Traversing time, space and genre, Argentinian filmmaker Lisandro Alonso presents an elliptical meditation on the experiences of indigenous communities across the Americas. Opening in a dusty town of the Old West, reality soon transitions to contemporary South Dakota’s Pine Ridge Reservation before finally landing in the jungles of 1970s Brazil. As the triptych unfolds, each temporal and spatial shift provokes metaphysical questions about colonial influence on native peoples and the ever-present tensions between indigeneity and the Western world.
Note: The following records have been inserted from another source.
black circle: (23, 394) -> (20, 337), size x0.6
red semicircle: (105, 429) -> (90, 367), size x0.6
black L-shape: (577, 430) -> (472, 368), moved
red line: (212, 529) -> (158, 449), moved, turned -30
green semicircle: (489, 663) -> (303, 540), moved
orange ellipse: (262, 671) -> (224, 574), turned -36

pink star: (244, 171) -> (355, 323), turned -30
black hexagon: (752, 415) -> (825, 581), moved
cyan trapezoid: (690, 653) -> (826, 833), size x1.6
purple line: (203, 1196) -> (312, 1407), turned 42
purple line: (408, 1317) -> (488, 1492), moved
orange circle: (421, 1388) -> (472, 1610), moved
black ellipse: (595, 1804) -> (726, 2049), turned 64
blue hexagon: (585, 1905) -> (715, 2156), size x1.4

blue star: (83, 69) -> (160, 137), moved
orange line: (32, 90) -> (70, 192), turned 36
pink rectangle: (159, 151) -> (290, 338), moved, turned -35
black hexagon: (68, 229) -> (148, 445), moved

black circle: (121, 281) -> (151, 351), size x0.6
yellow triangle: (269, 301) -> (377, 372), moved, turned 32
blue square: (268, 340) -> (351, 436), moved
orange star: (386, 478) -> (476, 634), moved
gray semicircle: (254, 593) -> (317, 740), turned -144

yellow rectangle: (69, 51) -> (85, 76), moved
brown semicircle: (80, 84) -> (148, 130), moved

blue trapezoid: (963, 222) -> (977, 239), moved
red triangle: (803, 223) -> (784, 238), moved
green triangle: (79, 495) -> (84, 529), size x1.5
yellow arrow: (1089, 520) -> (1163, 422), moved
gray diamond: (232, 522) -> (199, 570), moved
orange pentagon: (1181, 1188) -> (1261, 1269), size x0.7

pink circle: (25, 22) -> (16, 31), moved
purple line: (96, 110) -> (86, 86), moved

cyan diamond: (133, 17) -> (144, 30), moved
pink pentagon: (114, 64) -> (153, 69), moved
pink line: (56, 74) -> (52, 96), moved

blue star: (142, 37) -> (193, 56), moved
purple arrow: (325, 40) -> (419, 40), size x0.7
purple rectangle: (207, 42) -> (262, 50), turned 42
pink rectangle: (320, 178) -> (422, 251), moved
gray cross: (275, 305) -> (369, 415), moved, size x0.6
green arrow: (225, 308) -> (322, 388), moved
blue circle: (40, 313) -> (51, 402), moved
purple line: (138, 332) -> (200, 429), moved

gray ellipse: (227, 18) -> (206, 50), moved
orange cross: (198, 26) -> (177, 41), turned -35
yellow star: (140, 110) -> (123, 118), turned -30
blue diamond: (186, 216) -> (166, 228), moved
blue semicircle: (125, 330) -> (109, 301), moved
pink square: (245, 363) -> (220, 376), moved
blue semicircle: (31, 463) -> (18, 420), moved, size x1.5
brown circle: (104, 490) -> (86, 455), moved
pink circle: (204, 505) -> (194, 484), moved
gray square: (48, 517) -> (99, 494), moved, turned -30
Featuring three-time Academy Award nominee Viggo Mortensen, EUREKA is a graceful refraction of history and place, marking it Alonso’s “most expansive and ambitious film to date” (Screen Anarchy).
DIRECTOR BIOGRAPHY: LISANDRO ALONSO
Born in 1975 in Buenos Aires, Alonso studied for three years at the Universidad del Cine. After co-directing his first short film Dos En La Vereda in 1995, he worked as an assistant director and sound designer until 2000. His first feature film, La Libertad, which focuses on the relationship between a lonely lumberjack and his environment, premiered at the Cannes Film festival, Un Certain Regard. After creating his own production company 4L, Alonso returned to Cannes in 2004 with Los Muertos, which premiered in the Directors Fortnight. Two years later, he completed his trilogy with Fantasma. In 2008, the director decided to lean toward a more fictional approach with Liverpool, following a young sailor looking for his mother in the lost villages of Tierra del Fuego. Five years later, Jauja, set in 19th century Denmark and Argentina and starring Viggo Mortensen, won the FIPRESCI award in the Un Certain Regard section at the Cannes Film Festival.